We are grateful to Chris Humby and the Bishopstoke History Society for their research on 'The Mount' at Bishopstoke, and for uncovering Thomas's rather colourful history away from Arborfield.
In June 1870, a legal agreement (indenture) was established between Thomas Hargreaves, a Geraldine Bertha Warriner and a Dillon Lewis (a solicitor?) and contained the following caveat:
"Out of regard and respect for Mrs. Geraldine Bertha Warriner, Thomas Hargreaves is desirous of settling during her life the interests, dividends and annual proceeds arising from the sum of £6,000 which he has paid to Dillon Lewis as a trustee...
"After her death these (monies) are to be paid to T. Hargreaves. She covenants that in respect of this trust she will not hereafter, in any way, wilfully interfere or communicate with the said T. Hargreaves."
Clearly, Thomas wanted to tell the wider world that whatever had been going on between him and Mrs. Warriner, it was to stop.
Only one month later, Thomas Hargreaves bought 'The Mount' at Bishopstoke near Southampton.
According to the advertisement placed in the local newspaper:
"The whole property embraces an area of about 28½ acres, every step through which leads to some fresh point of beauty, and the 'tout ensemble' is so exquisite that it would, indeed, be difficult to conceive a more interesting or perfect place.
"The Auctioneers have, therefore, great pleasure in recommending the property to the attention of those who desire to obtain an elegant home in the south of England."
However, within a few years it had been remodelled into an Italianate style, and the house and grounds of 'The Mount' were thrown open for many local events.
It was very convenient for Thomas Hargreaves to return to Berkshire where he remained a J.P., as shown on the Cruchley Railway Map of 1863:
According to the 1871 Census, the head of the household at 'The Mount' was Mrs. Warriner, living with her two children plus six servants; in addition, a certain 'Thomas Hargreaves' was listed as a 'Visitor'. This pretence was maintained for a few years until the couple was accepted by the villagers and gentry alike - especially since The Mount was made available for so many social events.

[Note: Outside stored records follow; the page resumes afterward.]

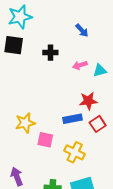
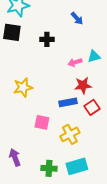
pink arrow: (80, 65) -> (75, 62), moved
yellow star: (25, 123) -> (23, 87), moved
yellow cross: (75, 152) -> (70, 134), turned 36

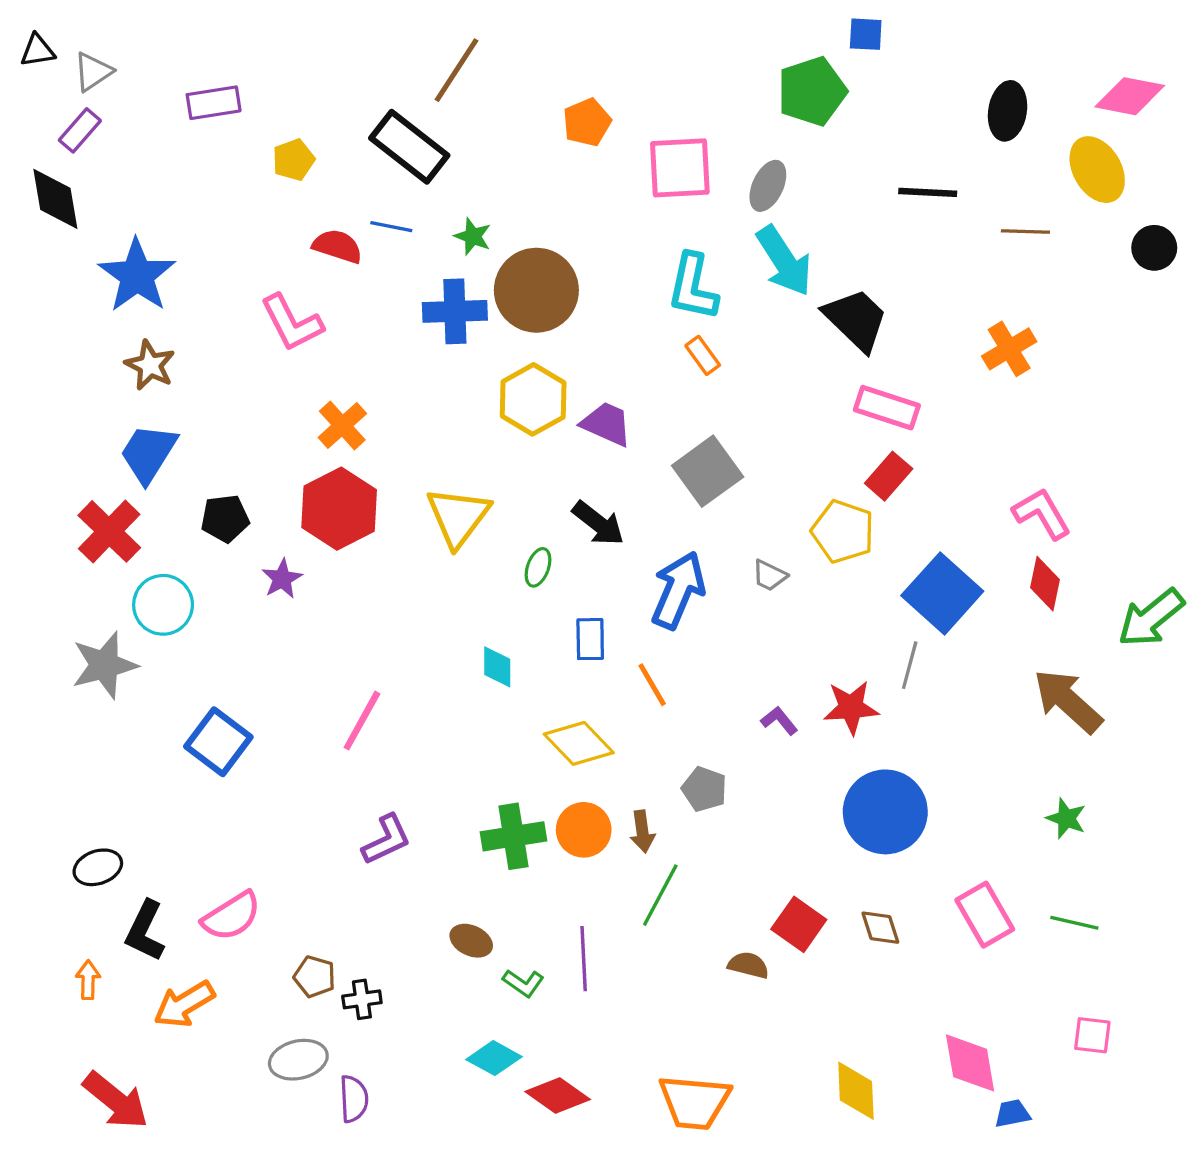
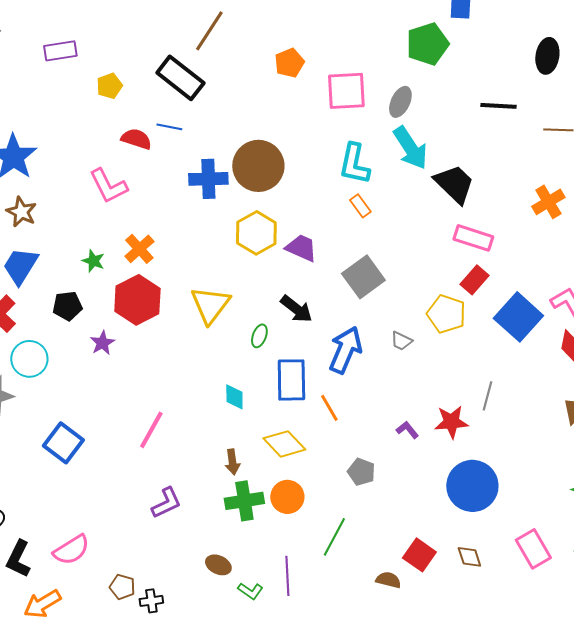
green star: (473, 236) -> (93, 261), moved
blue square: (942, 593) -> (518, 317), moved
blue rectangle: (590, 639) -> (291, 380), size x1.6
brown arrow: (642, 831) -> (232, 462), moved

Later newspaper reports would show that the couple remained close until her death in December 1885. A baby was born in 1871 at Bishopstoke and was named Cecil Montague; when Thomas' Will was published in 1891, Cecil was identified as his own son.
Capt. Hargreaves inherited a huge fortune on his father John's death, and spent a fair bit of it on a schooner known as the 'Ianira', with a uniformed crew of 12. It was used on extended trips to the Mediterranean, and like other expensive yachts, it was followed closely by reports in the local newspaper, the Hampshire Advertiser.
It was later given a steam engine to help it to enter and leave port, though for most of the time it would be powered by sail.
Capt. Hargreaves was called to appear as a witness in the Florence Arthur Libel Case in April 1887, where he effectively admitted that he and Florence Arthur had been living as man and wife until late 1886.
Around 1889, Thomas Hargreaves struck up a friendship with a young artist, Julius M Price, who much later wrote a book 'My Bohemian Days in London', where he gave a vivid and affectionate description of Thomas.
Even at that time, Captain Hargreaves was not in good health, and on 28th September he died at the British Hotel in Jermyn Street, London; he was buried in the family vault in Arborfield, where his long-suffering wife Sarah joined him following her death in 1918.